WHAT IS EXPECTED – Print verbatim the lines from the beginning of the entries through the line containing "and around the", both ends included. Pictures should be left out.

Start of RECORDS TO PROCESS

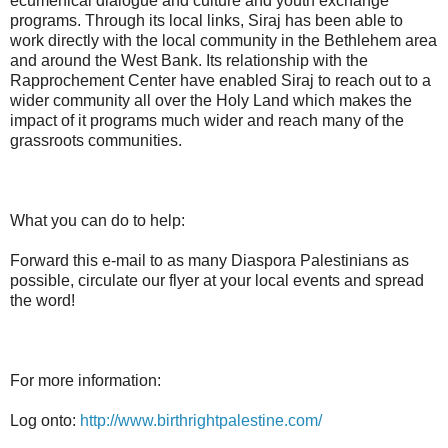
ecumenical dialogue and culture and youth exchange
programs. Through its local links, Siraj has been able to
work directly with the local community in the Bethlehem area
and around the West Bank. Its relationship with the
Rapprochement Center have enabled Siraj to reach out to a
wider community all over the Holy Land which makes the
impact of it programs much wider and reach many of the
grassroots communities.
What you can do to help:
Forward this e-mail to as many Diaspora Palestinians as
possible, circulate our flyer at your local events and spread
the word!
For more information:
Log onto:
http://www.birthrightpalestine.com/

End of RECORDS TO PROCESS

RESPONSE TO THE EXERCISE –
ecumenical dialogue and culture and youth exchange
programs. Through its local links, Siraj has been able to
work directly with the local community in the Bethlehem area
and around the West Bank. Its relationship with the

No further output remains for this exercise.